Migration and Exploitation in China

Some days it seems like the story of China’s political economy begins and ends with relentless mobility of its workforce. This BBC article describes the novelty and expansion of crime by Chinese youth:

“Crimes committed by youngsters have been causing a growing amount of severe social damage,” the China Daily quoted Liu Guiming, deputy secretary-general of the Chinese Society of Juvenile Delinquency Research, as saying.

Young offenders were forming gangs and committing crimes “without specific motives, often without forethought”, he said.

These included theft, assault and rape, but also 22 new categories of crime linked to fraud and the internet.

Part of the problem was the breakdown of families caused by migration, Mr Liu said.

In hundreds of thousands of rural families, children are left with elderly relatives or friends while their parents travel to cities in search of work.

Meanwhile, at the site of yet another coal mine explosion, the locals argue that a migrant worker is a disposable worker:

A woman from the nearby village of Hongguang, who would only give her surname as Qiao, said the mine tended to hire migrant workers from other provinces rather than local villagers.

“Occasionally, a few miners may die in an accident, and the owners will pay compensation.
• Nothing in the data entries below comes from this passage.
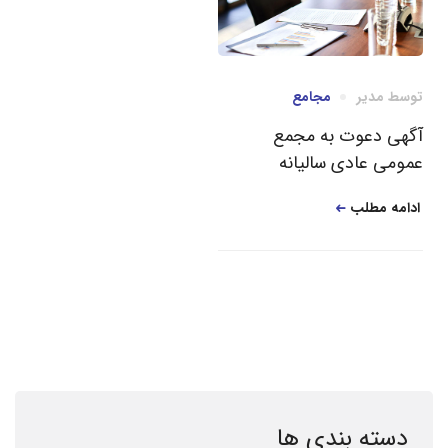
توسط
مدیر
مجامع
آگهی دعوت به مجمع
عمومی عادی سالیانه
ادامه مطلب
دسته بندی ها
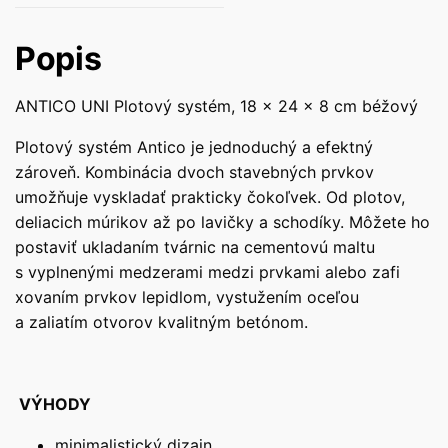
Popis
ANTICO UNI Plotový systém, 18 x 24 x 8 cm béžový
Plotový systém Antico je jednoduchý a efektný
zároveň. Kombinácia dvoch stavebných prvkov
umožňuje vyskladať prakticky čokoľvek. Od plotov,
deliacich múrikov až po lavičky a schodíky. Môžete ho
postaviť ukladaním tvárnic na cementovú maltu
s vyplnenými medzerami medzi prvkami alebo zafi
xovaním prvkov lepidlom, vystužením oceľou
a zaliatím otvorov kvalitným betónom.
VÝHODY
minimalistický dizajn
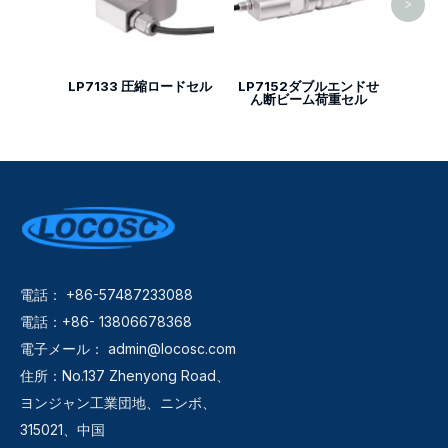
>
LP7133 圧縮ロードセル
LP7152ダブルエンドせ
ん断ビーム荷重セル
電話： +86-57487233088
電話：+86- 13806678368
電子メール：
admin@locosc.com
住所：No.137 Zhenyong Road、
ヨンジャン工業団地、ニンボ、
315021、中国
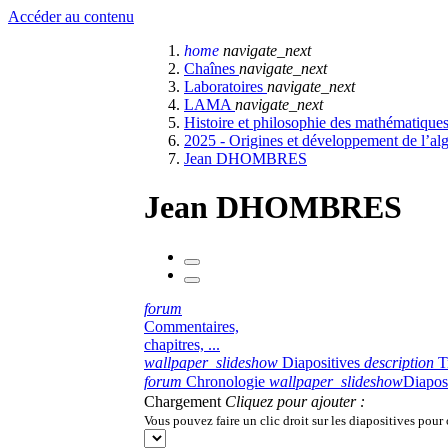
Accéder au contenu
home
navigate_next
Chaînes
navigate_next
Laboratoires
navigate_next
LAMA
navigate_next
Histoire et philosophie des mathématique
2025 - Origines et développement de l’al
Jean DHOMBRES
Jean DHOMBRES
forum
Commentaires,
chapitres, ...
wallpaper_slideshow
Diapositives
description
T
forum
Chronologie
wallpaper_slideshow
Diapos
Chargement
Cliquez pour ajouter :
Vous pouvez faire un clic droit sur les diapositives pour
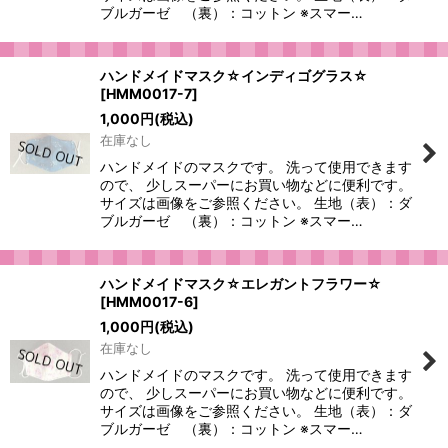
ブルガーゼ （裏）：コットン ※スマー…
ハンドメイドマスク☆インディゴグラス☆
[
HMM0017-7
]
1,000
円
(税込)
在庫なし
ハンドメイドのマスクです。 洗って使用できます
ので、 少しスーパーにお買い物などに便利です。
サイズは画像をご参照ください。 生地（表）：ダ
ブルガーゼ （裏）：コットン ※スマー…
ハンドメイドマスク☆エレガントフラワー☆
[
HMM0017-6
]
1,000
円
(税込)
在庫なし
ハンドメイドのマスクです。 洗って使用できます
ので、 少しスーパーにお買い物などに便利です。
サイズは画像をご参照ください。 生地（表）：ダ
ブルガーゼ （裏）：コットン ※スマー…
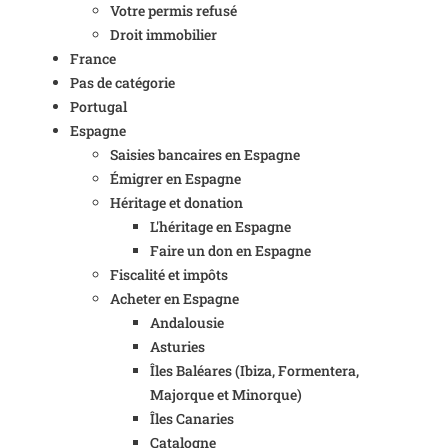
Votre permis refusé
Droit immobilier
France
Pas de catégorie
Portugal
Espagne
Saisies bancaires en Espagne
Émigrer en Espagne
Héritage et donation
L'héritage en Espagne
Faire un don en Espagne
Fiscalité et impôts
Acheter en Espagne
Andalousie
Asturies
Îles Baléares (Ibiza, Formentera,
Majorque et Minorque)
Îles Canaries
Catalogne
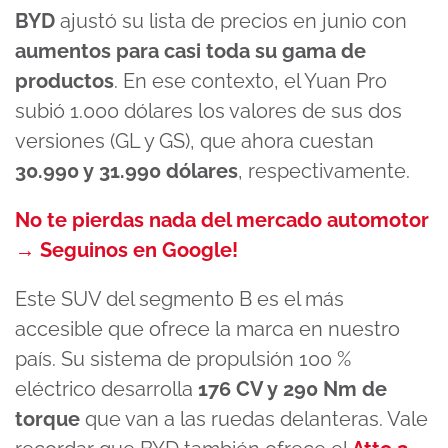
BYD
ajustó su lista de precios en junio con
aumentos para casi toda su gama de
productos
. En ese contexto, el Yuan Pro
subió 1.000 dólares los valores de sus dos
versiones (GL y GS), que ahora cuestan
30.990 y 31.990 dólares
, respectivamente.
No te pierdas nada del mercado automotor
→ Seguinos en Google!
Este SUV del segmento B es el más
accesible que ofrece la marca en nuestro
país. Su sistema de propulsión 100 %
eléctrico desarrolla
176 CV y 290 Nm de
torque
que van a las ruedas delanteras. Vale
Because the families of the dead are from far away, they don’t protest a lot. If they were local people, they would make trouble for the mine,” she said.

Note that the migrant miners had been moved to an area with (I’m assuming) its own underemployed labor force. The decision to hire out-of-towners was probably not made for lack of able bodies.

A cowed, uprooted labor force of absent parents combined with a generation of only children both fatherless and motherless doesn’t sound like a recipe for social stability, no matter how hard-driving the meritocratic elite might be.